*** Entries supplied Section Begins ***

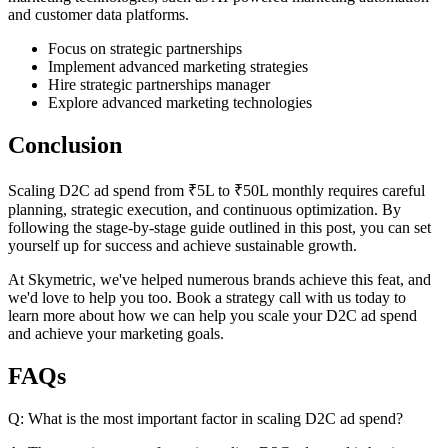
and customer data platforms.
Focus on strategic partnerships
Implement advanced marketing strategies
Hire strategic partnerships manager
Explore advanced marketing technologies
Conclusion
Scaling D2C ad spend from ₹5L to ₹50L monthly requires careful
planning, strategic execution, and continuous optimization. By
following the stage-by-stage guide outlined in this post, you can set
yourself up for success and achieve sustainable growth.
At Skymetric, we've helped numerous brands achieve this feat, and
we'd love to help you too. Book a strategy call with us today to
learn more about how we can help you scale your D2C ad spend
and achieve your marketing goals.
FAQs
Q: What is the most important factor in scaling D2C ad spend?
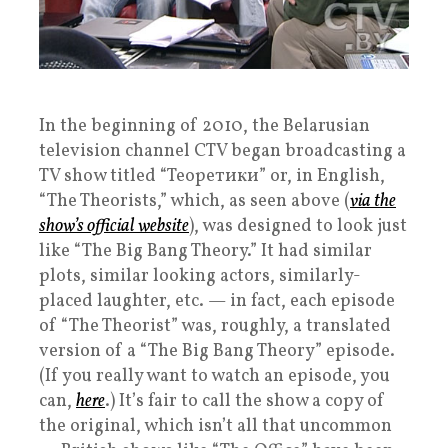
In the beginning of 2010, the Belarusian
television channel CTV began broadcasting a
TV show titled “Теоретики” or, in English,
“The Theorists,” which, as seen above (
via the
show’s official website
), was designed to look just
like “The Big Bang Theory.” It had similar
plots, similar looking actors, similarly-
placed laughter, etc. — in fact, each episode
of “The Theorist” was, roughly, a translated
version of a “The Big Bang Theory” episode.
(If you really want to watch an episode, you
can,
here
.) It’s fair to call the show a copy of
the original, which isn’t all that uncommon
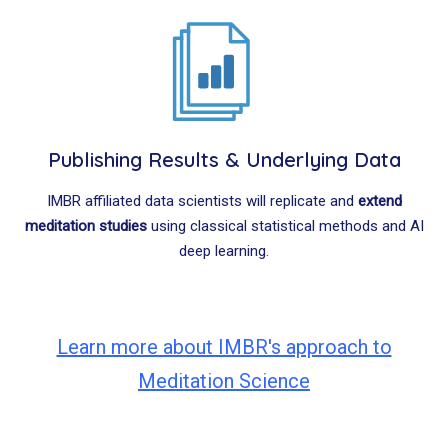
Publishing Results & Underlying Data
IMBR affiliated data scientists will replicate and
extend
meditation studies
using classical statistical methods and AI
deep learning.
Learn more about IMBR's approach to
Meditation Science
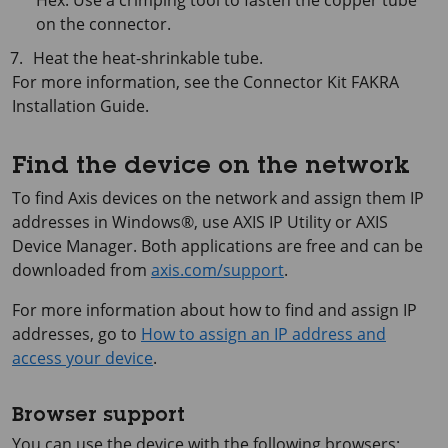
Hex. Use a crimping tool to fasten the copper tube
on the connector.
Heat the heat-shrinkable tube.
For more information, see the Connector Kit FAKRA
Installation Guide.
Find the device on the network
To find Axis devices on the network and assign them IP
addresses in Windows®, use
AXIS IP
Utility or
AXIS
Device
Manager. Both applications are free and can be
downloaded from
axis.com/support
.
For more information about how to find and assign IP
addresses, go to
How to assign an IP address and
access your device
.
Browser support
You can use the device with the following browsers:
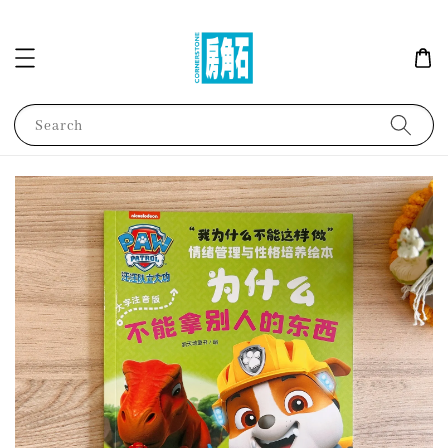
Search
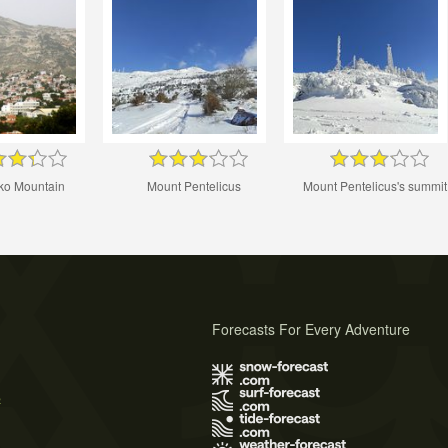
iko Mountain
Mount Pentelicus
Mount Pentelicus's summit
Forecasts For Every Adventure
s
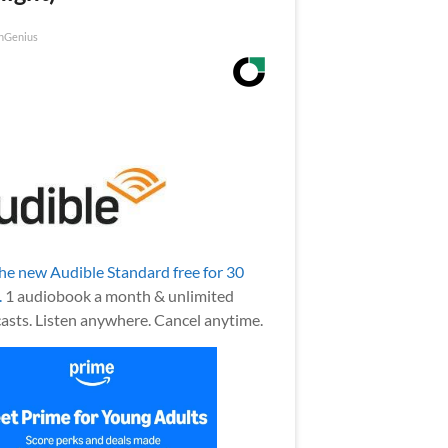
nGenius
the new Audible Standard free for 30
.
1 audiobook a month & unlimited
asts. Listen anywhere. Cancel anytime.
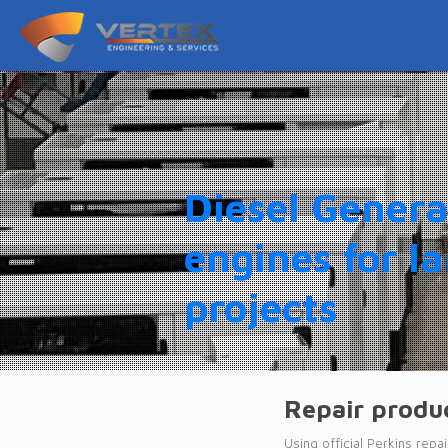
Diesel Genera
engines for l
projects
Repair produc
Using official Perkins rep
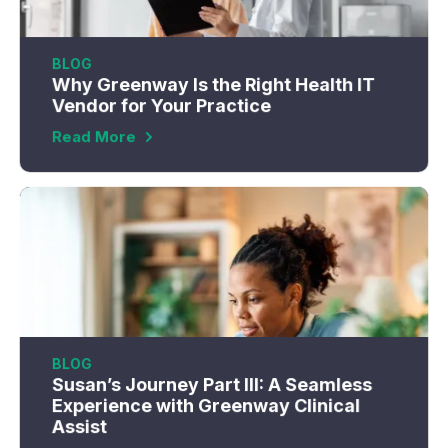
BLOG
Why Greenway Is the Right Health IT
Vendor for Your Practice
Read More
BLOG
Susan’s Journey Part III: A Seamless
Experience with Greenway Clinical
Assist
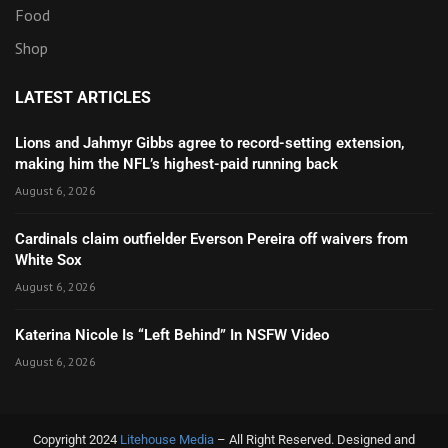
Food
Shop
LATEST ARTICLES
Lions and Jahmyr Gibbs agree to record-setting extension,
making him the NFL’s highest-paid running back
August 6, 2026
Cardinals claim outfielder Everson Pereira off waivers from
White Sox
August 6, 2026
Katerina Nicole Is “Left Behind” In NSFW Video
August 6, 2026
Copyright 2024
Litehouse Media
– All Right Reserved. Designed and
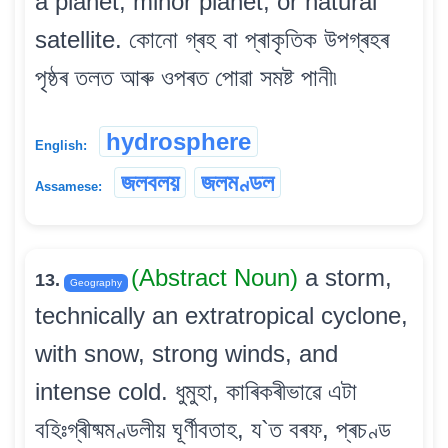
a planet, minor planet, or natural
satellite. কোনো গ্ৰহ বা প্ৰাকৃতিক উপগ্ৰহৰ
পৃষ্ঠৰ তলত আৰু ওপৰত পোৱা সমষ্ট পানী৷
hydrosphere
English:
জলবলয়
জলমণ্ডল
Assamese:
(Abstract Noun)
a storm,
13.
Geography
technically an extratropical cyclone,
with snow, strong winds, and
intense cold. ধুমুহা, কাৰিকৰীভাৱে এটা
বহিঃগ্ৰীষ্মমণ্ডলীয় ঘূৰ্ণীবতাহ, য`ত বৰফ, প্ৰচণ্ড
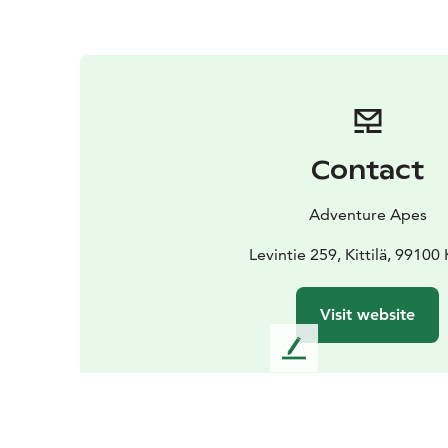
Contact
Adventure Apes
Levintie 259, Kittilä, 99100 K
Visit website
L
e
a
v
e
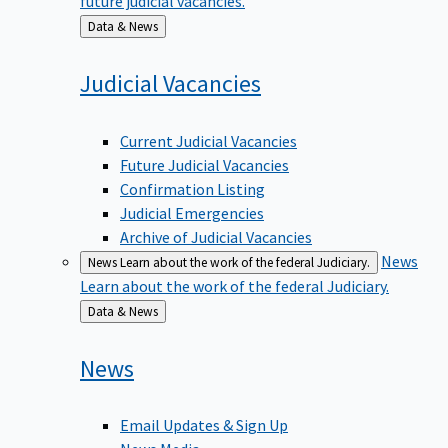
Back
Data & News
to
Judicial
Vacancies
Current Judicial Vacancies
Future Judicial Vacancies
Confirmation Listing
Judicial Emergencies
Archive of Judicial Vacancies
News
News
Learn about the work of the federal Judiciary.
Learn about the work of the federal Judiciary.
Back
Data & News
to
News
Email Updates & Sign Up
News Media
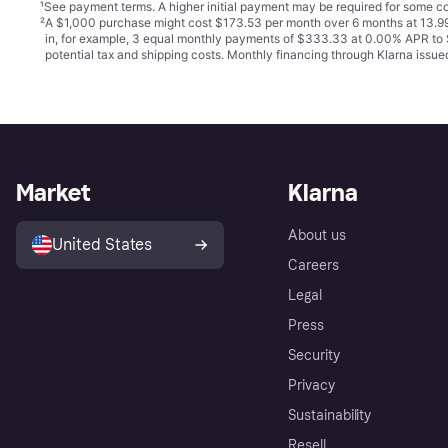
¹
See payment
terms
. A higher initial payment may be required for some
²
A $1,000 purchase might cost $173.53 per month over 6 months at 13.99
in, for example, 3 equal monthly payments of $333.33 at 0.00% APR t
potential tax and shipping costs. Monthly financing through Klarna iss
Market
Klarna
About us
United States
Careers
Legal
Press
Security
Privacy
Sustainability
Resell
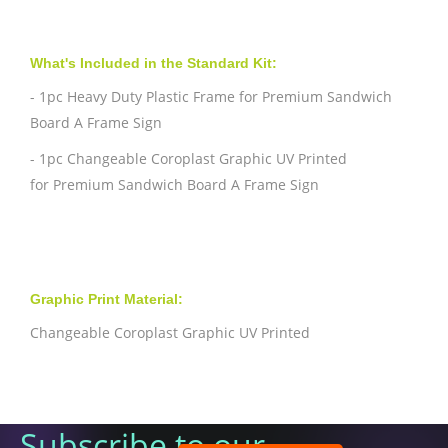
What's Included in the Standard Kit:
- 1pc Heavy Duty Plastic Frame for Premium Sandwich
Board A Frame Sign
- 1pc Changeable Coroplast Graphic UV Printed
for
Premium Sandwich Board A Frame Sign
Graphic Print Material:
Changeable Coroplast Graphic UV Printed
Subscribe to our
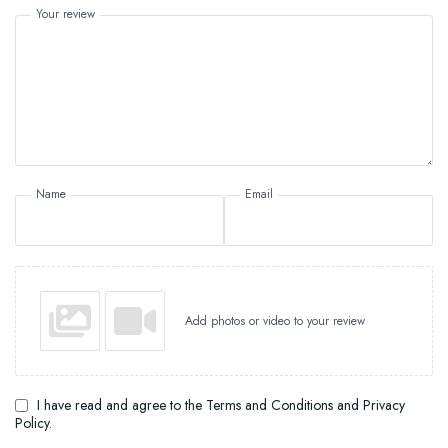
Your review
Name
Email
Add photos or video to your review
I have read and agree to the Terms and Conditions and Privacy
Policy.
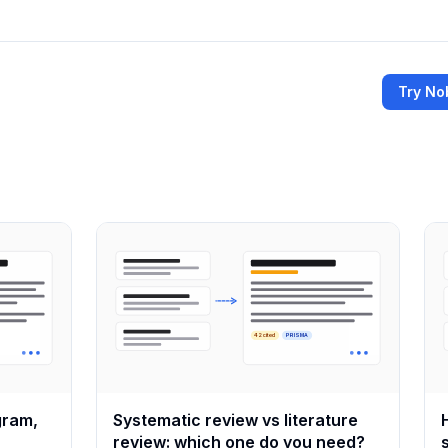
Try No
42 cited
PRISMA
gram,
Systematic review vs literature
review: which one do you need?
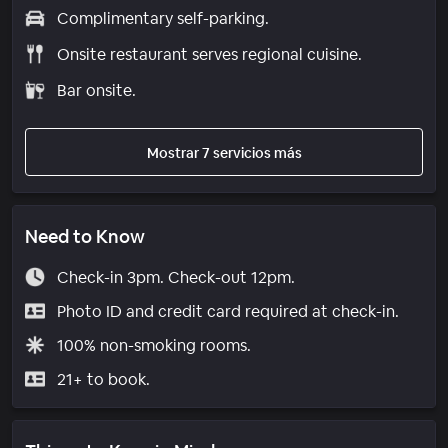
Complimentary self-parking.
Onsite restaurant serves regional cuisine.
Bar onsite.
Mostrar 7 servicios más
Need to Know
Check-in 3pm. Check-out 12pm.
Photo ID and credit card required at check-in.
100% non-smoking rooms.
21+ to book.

*** Entries supplied Section Ends ***

Task statement:
Where the word "English" is present in a line of the listing, copy that line.

Exercise output:
TV show titled “Теоретики” or, in English,
English:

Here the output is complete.